Report only the number of lines in the entries below that hold the word "musculation".
--- START ---
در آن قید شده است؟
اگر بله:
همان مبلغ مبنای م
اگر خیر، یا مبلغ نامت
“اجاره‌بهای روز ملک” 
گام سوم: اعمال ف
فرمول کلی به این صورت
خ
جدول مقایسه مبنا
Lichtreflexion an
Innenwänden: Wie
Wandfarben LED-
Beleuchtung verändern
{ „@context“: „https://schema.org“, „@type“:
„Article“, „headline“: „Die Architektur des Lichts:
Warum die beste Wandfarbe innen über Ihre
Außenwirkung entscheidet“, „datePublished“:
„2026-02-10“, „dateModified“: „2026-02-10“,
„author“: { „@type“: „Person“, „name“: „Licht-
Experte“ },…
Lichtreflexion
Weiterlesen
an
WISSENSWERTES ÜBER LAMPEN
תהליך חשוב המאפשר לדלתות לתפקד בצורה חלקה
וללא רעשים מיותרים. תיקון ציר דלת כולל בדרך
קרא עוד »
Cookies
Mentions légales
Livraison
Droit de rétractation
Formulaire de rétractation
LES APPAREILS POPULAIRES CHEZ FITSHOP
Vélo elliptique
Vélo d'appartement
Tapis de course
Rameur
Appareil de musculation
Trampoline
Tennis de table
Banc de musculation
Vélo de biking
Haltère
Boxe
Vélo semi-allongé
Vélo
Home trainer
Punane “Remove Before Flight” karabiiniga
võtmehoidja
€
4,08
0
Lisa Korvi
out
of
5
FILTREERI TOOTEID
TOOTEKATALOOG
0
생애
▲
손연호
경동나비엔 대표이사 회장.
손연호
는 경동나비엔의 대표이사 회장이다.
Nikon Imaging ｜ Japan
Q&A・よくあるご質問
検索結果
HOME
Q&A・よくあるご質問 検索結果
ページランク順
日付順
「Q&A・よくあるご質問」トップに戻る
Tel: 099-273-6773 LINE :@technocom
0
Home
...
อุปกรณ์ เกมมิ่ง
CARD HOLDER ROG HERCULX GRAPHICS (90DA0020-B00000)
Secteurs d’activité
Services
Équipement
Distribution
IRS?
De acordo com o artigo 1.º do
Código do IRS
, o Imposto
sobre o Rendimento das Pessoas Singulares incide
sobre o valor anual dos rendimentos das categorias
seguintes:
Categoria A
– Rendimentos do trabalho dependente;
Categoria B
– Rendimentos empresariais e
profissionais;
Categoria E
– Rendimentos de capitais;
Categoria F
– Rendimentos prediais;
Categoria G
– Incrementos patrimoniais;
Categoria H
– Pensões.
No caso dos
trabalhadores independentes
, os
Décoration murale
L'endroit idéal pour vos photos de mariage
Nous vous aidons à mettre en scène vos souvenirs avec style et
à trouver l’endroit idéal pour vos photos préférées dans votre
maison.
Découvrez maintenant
--- END ---
● Output: 2